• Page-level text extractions
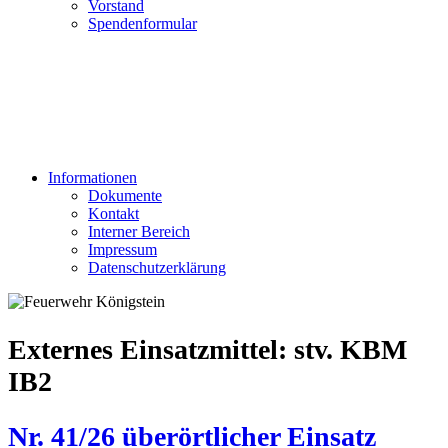
Vorstand
Spendenformular
Informationen
Dokumente
Kontakt
Interner Bereich
Impressum
Datenschutzerklärung
Externes Einsatzmittel:
stv. KBM
IB2
Nr. 41/26 überörtlicher Einsatz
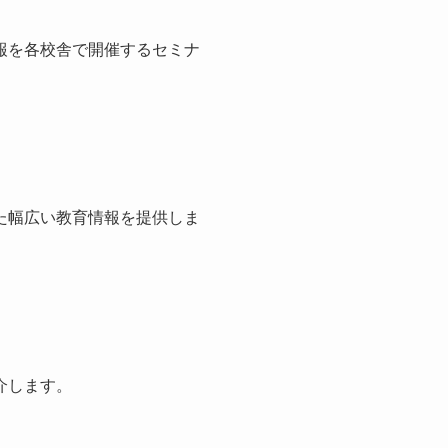
報を各校舎で開催するセミナ
た幅広い教育情報を提供しま
介します。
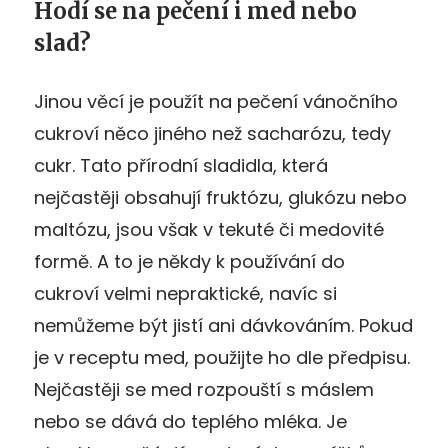
Hodí se na pečení i med nebo
slad?
Jinou věcí je použít na pečení vánočního
cukroví něco jiného než sacharózu, tedy
cukr. Tato přírodní sladidla, která
nejčastěji obsahují fruktózu, glukózu nebo
maltózu, jsou však v tekuté či medovité
formě. A to je někdy k používání do
cukroví velmi nepraktické, navíc si
nemůžeme být jistí ani dávkováním. Pokud
je v receptu med, použijte ho dle předpisu.
Nejčastěji se med rozpouští s máslem
nebo se dává do teplého mléka. Je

• WHAT TO DO
All lines from the start of the entries above through the line containing "cukroví velmi nepraktické, navíc si" are to be given again exactly; the pictures are not.

• SOLUTION TO THE EXERCISE
Vorstand
Spendenformular
Informationen
Dokumente
Kontakt
Interner Bereich
Impressum
Datenschutzerklärung
Externes Einsatzmittel:
stv. KBM
IB2
Nr. 41/26 überörtlicher Einsatz
報を各校舎で開催するセミナ
た幅広い教育情報を提供しま
介します。
Hodí se na pečení i med nebo
slad?
Jinou věcí je použít na pečení vánočního
cukroví něco jiného než sacharózu, tedy
cukr. Tato přírodní sladidla, která
nejčastěji obsahují fruktózu, glukózu nebo
maltózu, jsou však v tekuté či medovité
formě. A to je někdy k používání do
cukroví velmi nepraktické, navíc si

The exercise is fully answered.